» What the task asks: Search for the word "ИООО" in the entries. Each line that holds it should be copied.

» Information shown:
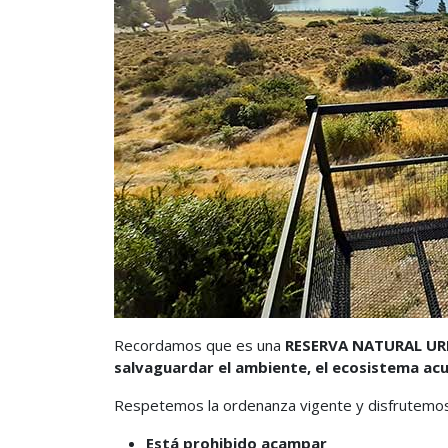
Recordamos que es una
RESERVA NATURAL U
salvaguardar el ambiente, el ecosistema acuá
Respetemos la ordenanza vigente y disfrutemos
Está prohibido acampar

---

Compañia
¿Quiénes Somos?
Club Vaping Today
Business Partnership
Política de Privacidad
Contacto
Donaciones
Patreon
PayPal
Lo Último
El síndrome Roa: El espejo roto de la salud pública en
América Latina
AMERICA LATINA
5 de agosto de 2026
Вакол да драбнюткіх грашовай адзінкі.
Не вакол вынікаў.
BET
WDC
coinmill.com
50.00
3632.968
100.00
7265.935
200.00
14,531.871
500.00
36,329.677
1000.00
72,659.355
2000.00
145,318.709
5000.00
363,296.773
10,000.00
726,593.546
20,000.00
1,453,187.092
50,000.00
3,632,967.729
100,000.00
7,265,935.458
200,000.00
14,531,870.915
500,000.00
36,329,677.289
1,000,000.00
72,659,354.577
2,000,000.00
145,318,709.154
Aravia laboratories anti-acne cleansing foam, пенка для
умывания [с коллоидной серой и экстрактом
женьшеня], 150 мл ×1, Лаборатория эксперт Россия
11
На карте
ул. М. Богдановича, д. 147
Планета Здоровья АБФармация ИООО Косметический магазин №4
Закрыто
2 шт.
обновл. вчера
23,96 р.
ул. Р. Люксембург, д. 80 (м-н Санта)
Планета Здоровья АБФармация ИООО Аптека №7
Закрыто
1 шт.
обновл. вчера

---

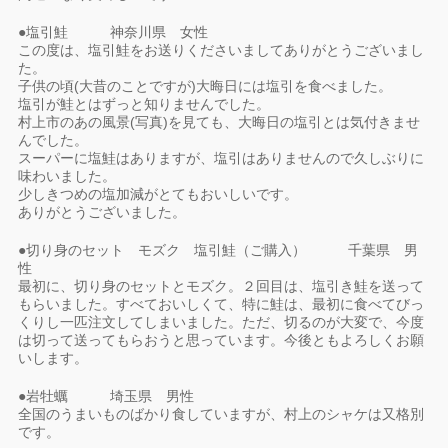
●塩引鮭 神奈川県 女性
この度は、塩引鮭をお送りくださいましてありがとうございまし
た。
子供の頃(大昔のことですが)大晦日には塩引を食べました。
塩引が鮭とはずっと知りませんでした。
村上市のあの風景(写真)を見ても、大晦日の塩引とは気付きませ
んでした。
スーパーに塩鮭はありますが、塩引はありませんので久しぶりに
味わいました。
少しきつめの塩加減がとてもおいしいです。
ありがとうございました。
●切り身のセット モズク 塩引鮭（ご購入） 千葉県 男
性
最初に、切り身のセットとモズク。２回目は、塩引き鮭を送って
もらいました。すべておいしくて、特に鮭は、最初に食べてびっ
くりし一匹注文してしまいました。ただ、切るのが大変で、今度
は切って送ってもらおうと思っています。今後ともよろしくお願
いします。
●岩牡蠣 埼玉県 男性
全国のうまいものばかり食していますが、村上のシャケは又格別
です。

» Response to this exercise:
Планета Здоровья АБФармация ИООО Косметический магазин №4
Планета Здоровья АБФармация ИООО Аптека №7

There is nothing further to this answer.